### [Exercise material]
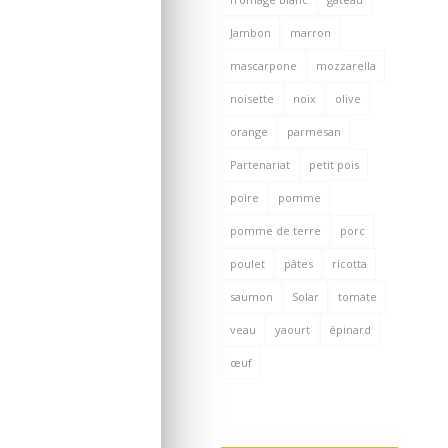
Jambon
marron
mascarpone
mozzarella
noisette
noix
olive
orange
parmesan
Partenariat
petit pois
poire
pomme
pomme de terre
porc
poulet
pâtes
ricotta
saumon
Solar
tomate
veau
yaourt
épinard
œuf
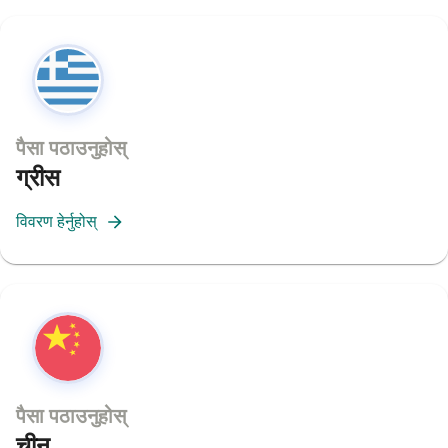
पैसा पठाउनुहोस्
ग्रीस
विवरण हेर्नुहोस्
पैसा पठाउनुहोस्
चीन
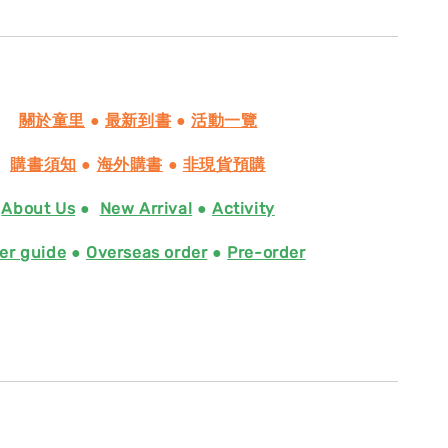
關於童里
●
最新到書
●
活動一覽
購書須知
●
海外購書
●
非現貨預購
About Us
●
New Arrival
●
Activity
er guide
●
Overseas order
●
Pre-order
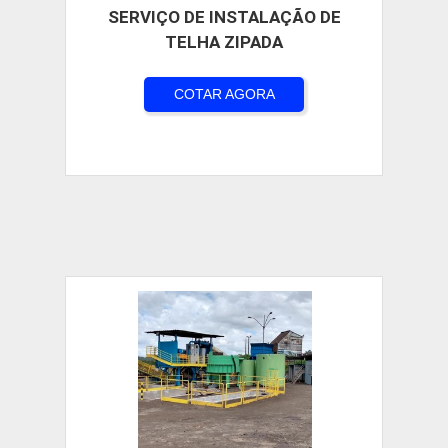
SERVIÇO DE INSTALAÇÃO DE
TELHA ZIPADA
COTAR AGORA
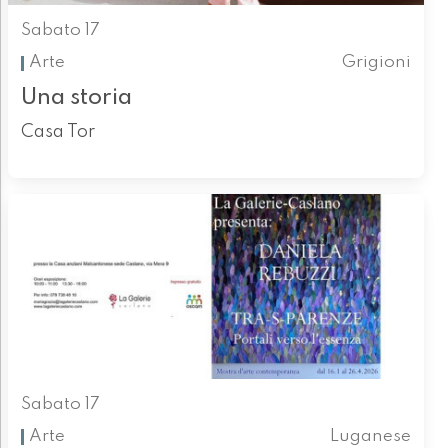
Sabato 17
Arte
Grigioni
Una storia
Casa Tor
Sabato 17
Arte
Luganese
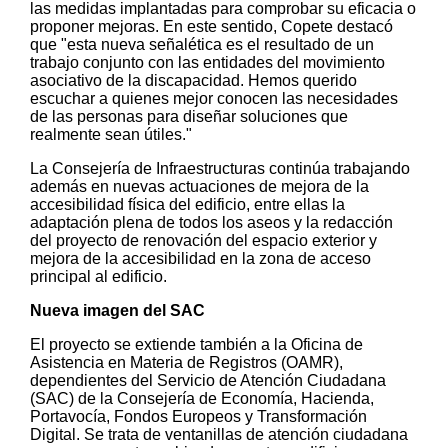
las medidas implantadas para comprobar su eficacia o
proponer mejoras. En este sentido, Copete destacó
que "esta nueva señalética es el resultado de un
trabajo conjunto con las entidades del movimiento
asociativo de la discapacidad. Hemos querido
escuchar a quienes mejor conocen las necesidades
de las personas para diseñar soluciones que
realmente sean útiles."
La Consejería de Infraestructuras continúa trabajando
además en nuevas actuaciones de mejora de la
accesibilidad física del edificio, entre ellas la
adaptación plena de todos los aseos y la redacción
del proyecto de renovación del espacio exterior y
mejora de la accesibilidad en la zona de acceso
principal al edificio.
Nueva imagen del SAC
El proyecto se extiende también a la Oficina de
Asistencia en Materia de Registros (OAMR),
dependientes del Servicio de Atención Ciudadana
(SAC) de la Consejería de Economía, Hacienda,
Portavocía, Fondos Europeos y Transformación
Digital. Se trata de ventanillas de atención ciudadana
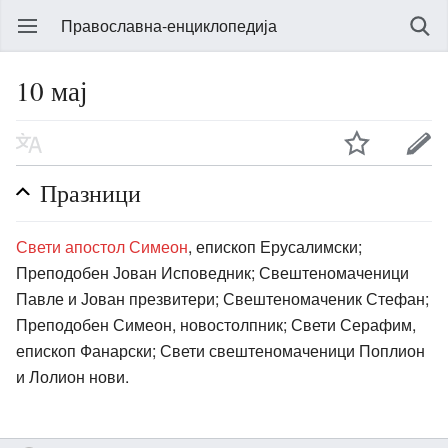
Православна-енциклопедија
10 мај
Празници
Свети апостол Симеон
, епископ Ерусалимски;
Преподобен Јован Исповедник; Свештеномаченици
Павле и Јован презвитери; Свештеномаченик Стефан;
Преподобен Симеон, новостолпник; Свети Серафим,
епископ Фанарски; Свети свештеномаченици Поплион
и Лолион нови.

### [Work request]
Return exactly the lines from the one containing "Павле и Јован" to the last line of the data, and nothing more.

### [Task answer]
Павле и Јован презвитери; Свештеномаченик Стефан;
Преподобен Симеон, новостолпник; Свети Серафим,
епископ Фанарски; Свети свештеномаченици Поплион
и Лолион нови.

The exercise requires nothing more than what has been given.